Monday, September 5, 2011

Two kinds of power

Postmoderns like me tend, almost as a rule, to be suspicious of power. I think this is right. After all, human history is littered with examples of just how badly wrong things go when power is the main point of attention.  This, I think, is the subtle implication of the old adage that says "Power corrupts and absolute power corrupts absolutely": it is not just 'bad' power that is the problem (the power of the Hitlers and Maos of the world) but rather power itself. This is why every attempt in human history to build a utopia has ended in tears and why every power struggle between the Dionysian and Apollonian aspects of culture end up in despair. Power itself is the problem.

But perhaps I'm getting ahead of myself. Perhaps it is too simple to say that power itself is the problem. After all, isn't such assertive language simply a symptom of an underlying power-struggle? To nuance the idea, then, I'm going to suggest that there are two kinds of power: the right hand of power, and the limp, weak left hand of power. The first is the kind of power that dominates, overthrows and imposes. The second is a more profound kind of power: it is the power that gives up power. The first kind of power sets us up for the ruin of Empires; the second sets us up for compassion and forgiveness. After all, forgiveness, etymologically speaking, carries the idea of "giving away" similar to the Koine Greek aphesis, meaning "send away".

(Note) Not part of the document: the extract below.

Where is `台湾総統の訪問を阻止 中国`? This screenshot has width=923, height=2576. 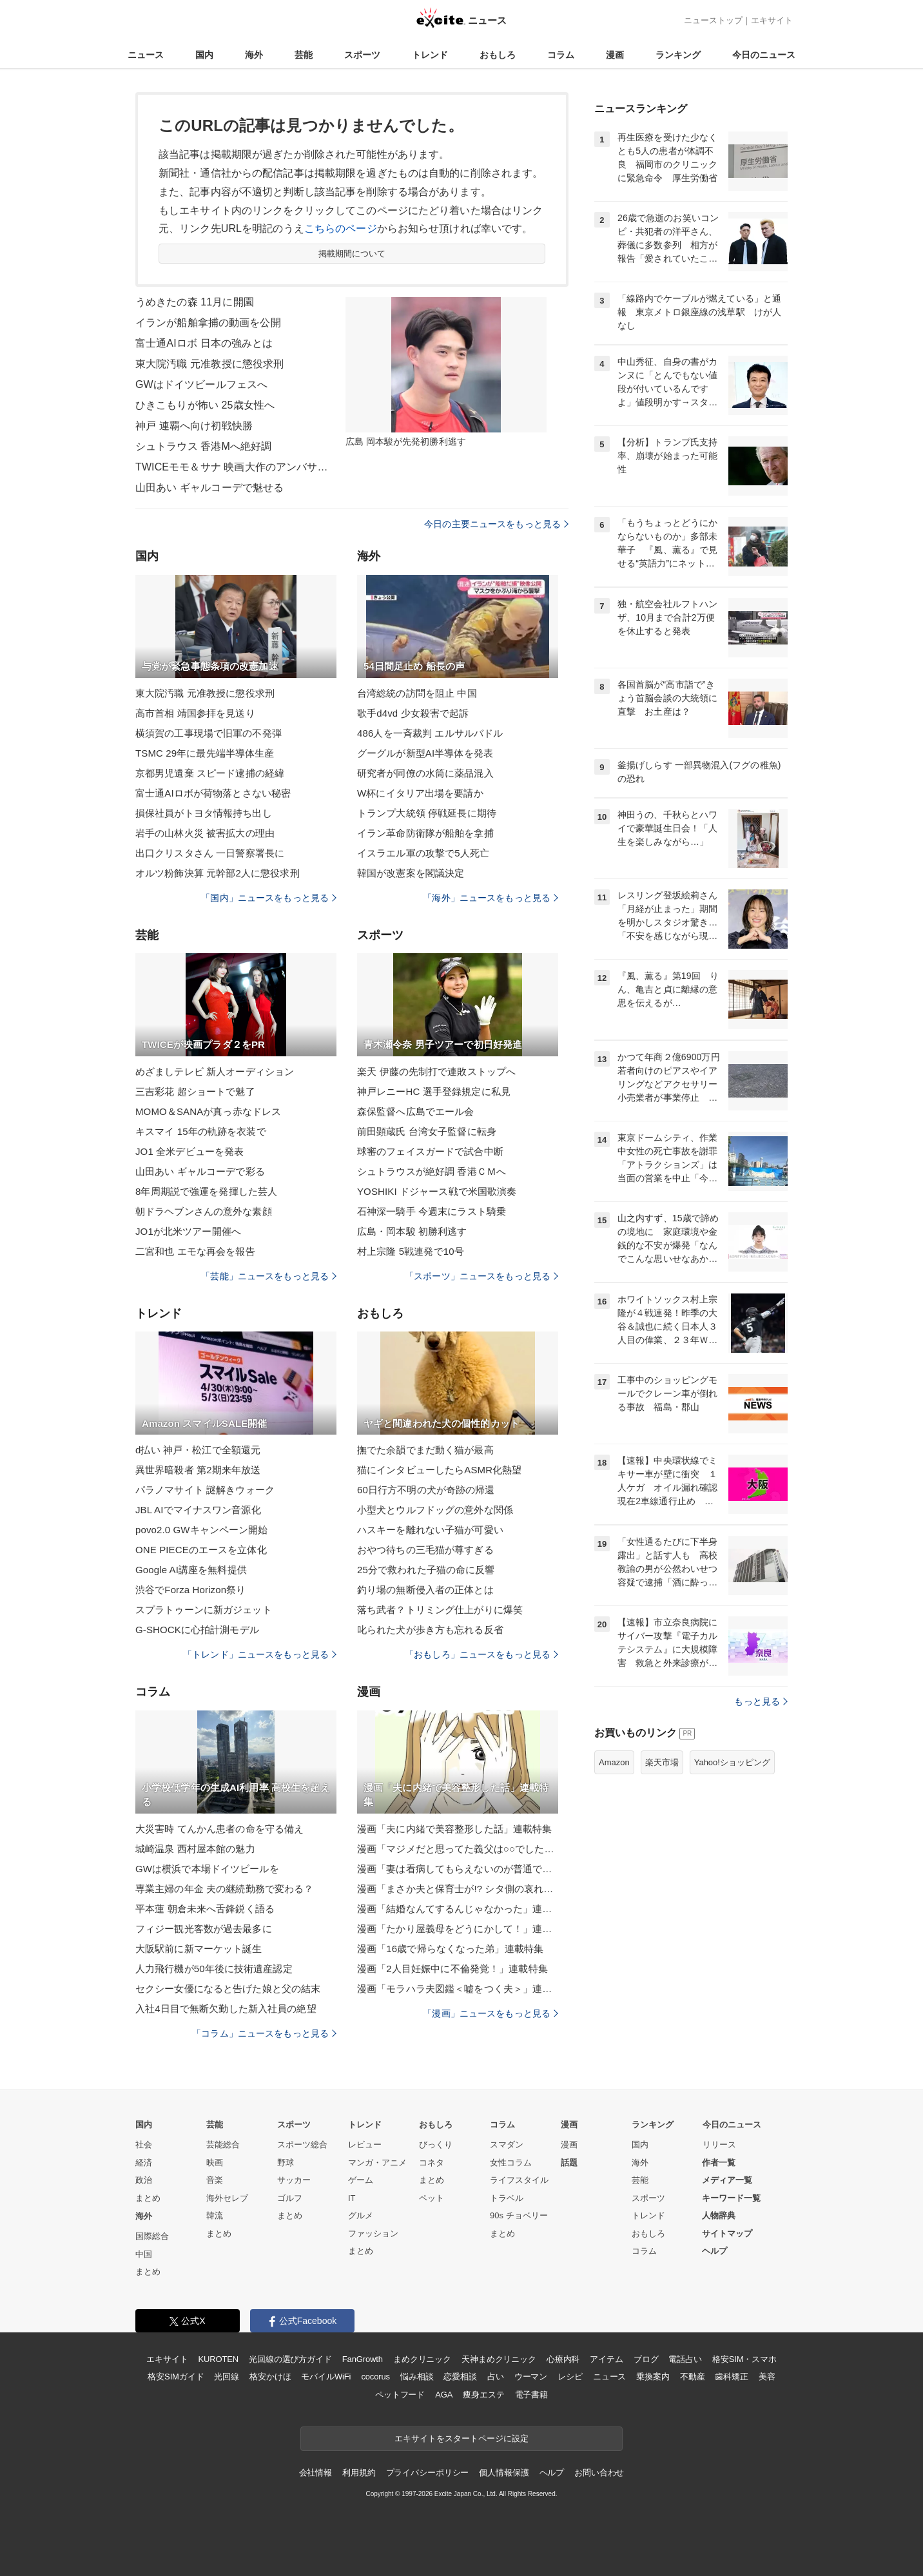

Take, for instance, the end of apartheid in South Africa. Okay, I know that the "end of apartheid" is an optimistic way of putting it, for even though the politics of apartheid has ended, the reality of apartheid is still felt in every corner of South Africa. But, well, let's just assume the "end" for the sake of argument. Nelson Mandela really had two options when he set up his rule: the the dialectical right hand of power (the violent calculus of blood to pay back the white race for their (our) horrific crimes of intolerance) or the left hand of power (a deep desire to give up the right for vengeance or recompense in order to embrace the idea of reconciliation). Mandela, with Desmond Tutu, chose the latter when he embraced the idea of a Truth and Reconciliation Commission (TRC).

This made political history. Instead of the Hegelian thesis (apartheid) / antithesis (new apartheid), we had a beautiful abandonment of power (the left hand of power). We seemed to skip the dialectic and move right on into synthesis. The point, however, is not that Mandela relinquished his position of power, or overthrew a capitalist system in order to establish a communist one, but rather assumed the position of power even while he gave his power away. You see, the left hand of power is paradoxical: it is strong precisely because it is weak. It conquers by losing. It succeeds by failing.

But the left hand of power, in order to perpetuate an ethic of reconciliation and forgiveness, needs to be continuous. The TRC was profound but it should have remained open, not just as a means for dealing with racial incongruity, but for dealing with all kinds of intolerance and misunderstanding. Forgiveness, as Jesus of Nazareth pointed out, is never a once-off act, but is a continuous, ongoing process. We forgive, not once, but all the time. And we don't just forgive people wrongs, we forgive them (send them away) by relinquishing our power over them at every moment of the day. Of course, I know the left hand of power is the more difficult route. It's always easier to go the eye-for-an-eye route until everyone is blind than raise a white flag to the power we have been given.